# Requirement
Copy out exactly the lines beginning with the one that contains "Fransk Hvidvin" and ending at the last line of the listing, skipping any pictures.

# Information supplied
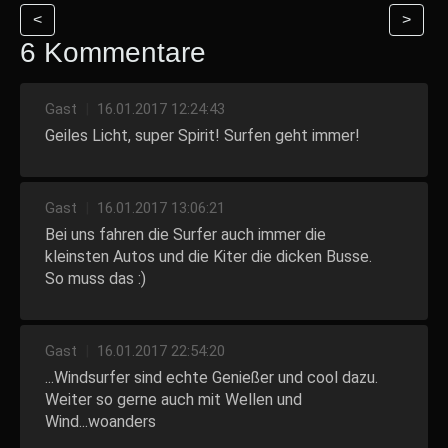
<
>
6 Kommentare
Gast
|
16.01.2017 12:24:43
Geiles Licht, super Spirit! Surfen geht immer!
Gast
|
16.01.2017 13:06:21
Bei uns fahren die Surfer auch immer die
kleinsten Autos und die Kiter die dicken Busse.
So muss das :)
Gast
|
16.01.2017 22:54:20
...Windsurfer sind echte Genießer und cool dazu.
Weiter so gerne auch mit Wellen und
Wind...woanders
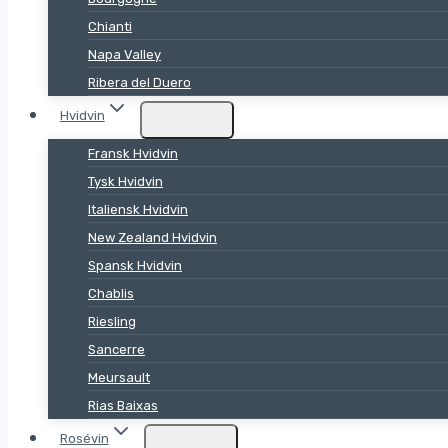
Chianti
Napa Valley
Ribera del Duero
Hvidvin
Fransk Hvidvin
Tysk Hvidvin
Italiensk Hvidvin
New Zealand Hvidvin
Spansk Hvidvin
Chablis
Riesling
Sancerre
Meursault
Rias Baixas
Rosévin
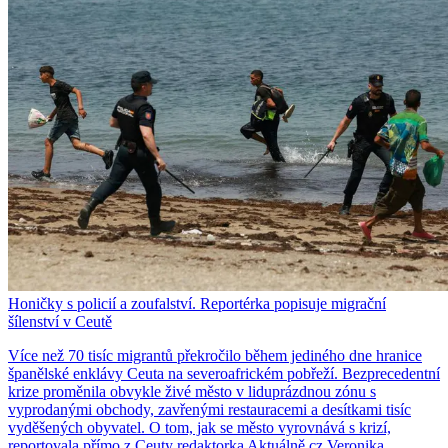
Honičky s policií a zoufalství. Reportérka popisuje migrační
šílenství v Ceutě
Více než 70 tisíc migrantů překročilo během jediného dne hranice
španělské enklávy Ceuta na severoafrickém pobřeží. Bezprecedentní
krize proměnila obvykle živé město v liduprázdnou zónu s
vyprodanými obchody, zavřenými restauracemi a desítkami tisíc
vyděšených obyvatel. O tom, jak se město vyrovnává s krizí,
reportovala přímo z Ceuty redaktorka Aktuálně.cz Veronika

# Response
Fransk Hvidvin
Tysk Hvidvin
Italiensk Hvidvin
New Zealand Hvidvin
Spansk Hvidvin
Chablis
Riesling
Sancerre
Meursault
Rias Baixas
Rosévin
Honičky s policií a zoufalství. Reportérka popisuje migrační
šílenství v Ceutě
Více než 70 tisíc migrantů překročilo během jediného dne hranice
španělské enklávy Ceuta na severoafrickém pobřeží. Bezprecedentní
krize proměnila obvykle živé město v liduprázdnou zónu s
vyprodanými obchody, zavřenými restauracemi a desítkami tisíc
vyděšených obyvatel. O tom, jak se město vyrovnává s krizí,
reportovala přímo z Ceuty redaktorka Aktuálně.cz Veronika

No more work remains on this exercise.